Value stocks tend to outperform in years of global economic strength. From their low in 2003 to the peak in 2007, they outpaced growth equities by more than 40 percentage points. While they’ve fallen this year, Barclays’s Ian Scott predicts a rebound. He notes a correlation with Treasury yields, which have already ticked up in anticipation of higher rates.
“The market needs a new leadership, and a rotation into value will be positive,” said Scott, Barclays’s head of equity strategy in London. “There’s also a regional aspect to this: growth as a style tends to favor the U.S., whereas a value approach would support equities elsewhere, particularly Europe. Investors can’t really rely on growth stocks or on the U.S. to power the bull market anymore.”
European equities are heading for their first year of outperformance versus the U.S. since before the financial crisis. While the Standard & Poor’s 500 Index tripled from a low in 2009, the Euro Stoxx 50 Index has risen 90 percent. Analysts forecast that profit growth in Europe will outpace the U.S. this year, pointing to another support for the region’s shares.
The question is whether the fragile global economic recovery will hold strong against rising interest rates, a China-led slowdown in emerging markets, and a slide in oil prices. While the major developed economies are projected to expand next year, growth will remain subdued in big players such as Japan or France.
“Yes, the world is a better place than it was three years ago, but the stabilization will take long,” said Alex Scott, who helps oversee about $14 billion as Seven Investment Management’s deputy chief investment officer. “Investors have been skeptical about global growth, and it’s not going to take just the Fed to change that. They need evidence of a protracted recovery. It’s only just been a year since large parts of Europe were still in recession.”
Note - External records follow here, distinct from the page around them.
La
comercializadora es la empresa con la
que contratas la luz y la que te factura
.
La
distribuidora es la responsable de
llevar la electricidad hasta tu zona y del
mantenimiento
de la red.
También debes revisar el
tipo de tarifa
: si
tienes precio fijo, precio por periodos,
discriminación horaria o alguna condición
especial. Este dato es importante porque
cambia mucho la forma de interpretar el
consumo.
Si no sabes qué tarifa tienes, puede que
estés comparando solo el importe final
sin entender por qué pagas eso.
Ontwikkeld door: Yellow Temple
Moudy El Khodr at NN Investment Partners says the Fed has been careful to reassure investors that it will only raise rates when the economy is strong enough to withstand a change in policy. That should trickle down to stock markets, favoring equities that have been left behind in the six-year rally. He recommends banks, steel companies, industrial stocks and is looking at some energy shares too.
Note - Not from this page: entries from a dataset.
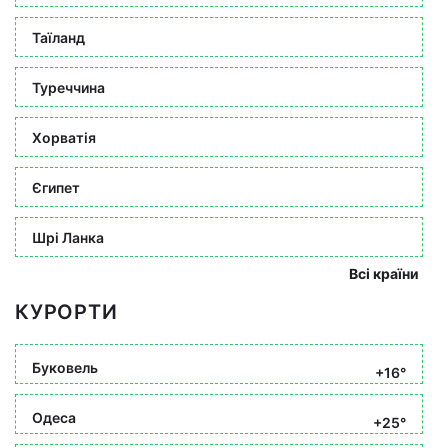
Таїланд
Туреччина
Хорватія
Єгипет
Шрі Ланка
Всі країни
КУРОРТИ
Буковель
+16°
Одеса
+25°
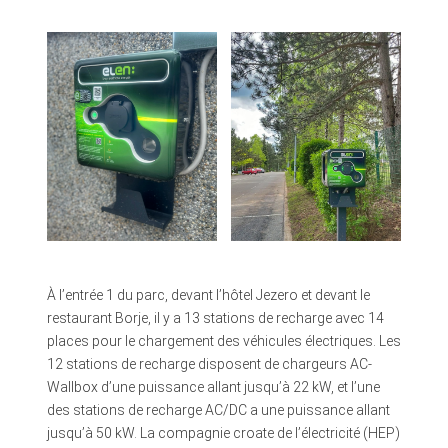
À l’entrée 1 du parc, devant l’hôtel Jezero et devant le
restaurant Borje, il y a 13 stations de recharge avec 14
places pour le chargement des véhicules électriques. Les
12 stations de recharge disposent de chargeurs AC-
Wallbox d’une puissance allant jusqu’à 22 kW, et l’une
des stations de recharge AC/DC a une puissance allant
jusqu’à 50 kW. La compagnie croate de l’électricité (HEP)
“We’ve had a very fearful bull market since the financial crisis,” said El Khodr, a senior investment manager at NN Investment Partners in Brussels. “People were hunting for safety, quality and growth because we lived in a world where that was scarce. If rates go up for the right reasons, then value will benefit. A rate hike would be a sign that the cycle is finally turning more positive than expected.”